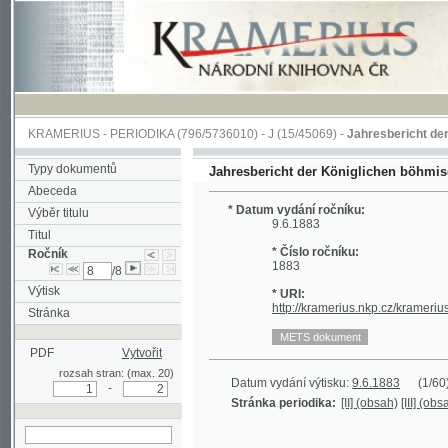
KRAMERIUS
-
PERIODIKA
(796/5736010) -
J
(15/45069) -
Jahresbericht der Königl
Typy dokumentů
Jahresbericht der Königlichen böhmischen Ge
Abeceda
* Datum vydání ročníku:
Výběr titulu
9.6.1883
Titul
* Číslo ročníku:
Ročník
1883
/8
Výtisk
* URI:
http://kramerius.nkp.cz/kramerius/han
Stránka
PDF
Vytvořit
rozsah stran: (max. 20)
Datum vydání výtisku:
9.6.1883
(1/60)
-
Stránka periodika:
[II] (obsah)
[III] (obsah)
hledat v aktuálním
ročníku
# # # # #
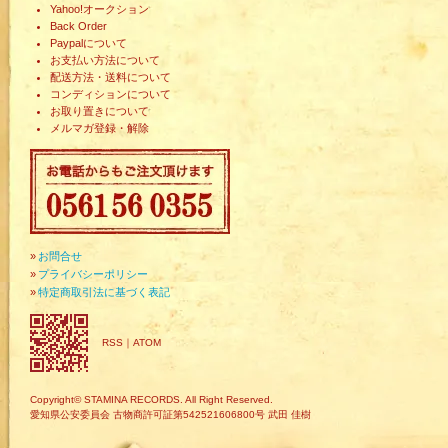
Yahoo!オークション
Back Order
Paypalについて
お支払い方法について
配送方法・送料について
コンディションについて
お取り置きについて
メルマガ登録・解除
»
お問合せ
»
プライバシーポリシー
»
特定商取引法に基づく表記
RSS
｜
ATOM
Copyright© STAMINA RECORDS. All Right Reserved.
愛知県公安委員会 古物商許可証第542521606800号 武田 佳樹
# # # # #
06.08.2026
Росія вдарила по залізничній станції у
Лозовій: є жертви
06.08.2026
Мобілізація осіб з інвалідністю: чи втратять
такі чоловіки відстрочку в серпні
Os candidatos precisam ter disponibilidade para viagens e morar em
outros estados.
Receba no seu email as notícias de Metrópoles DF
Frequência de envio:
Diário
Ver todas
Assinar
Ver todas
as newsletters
# # # # #
**Task objective:**
Please copy each line of the records above that holds the word "Jahresbericht".

**Answer box:**
Jahresbericht der Königl
Jahresbericht der Königlichen böhmischen Ge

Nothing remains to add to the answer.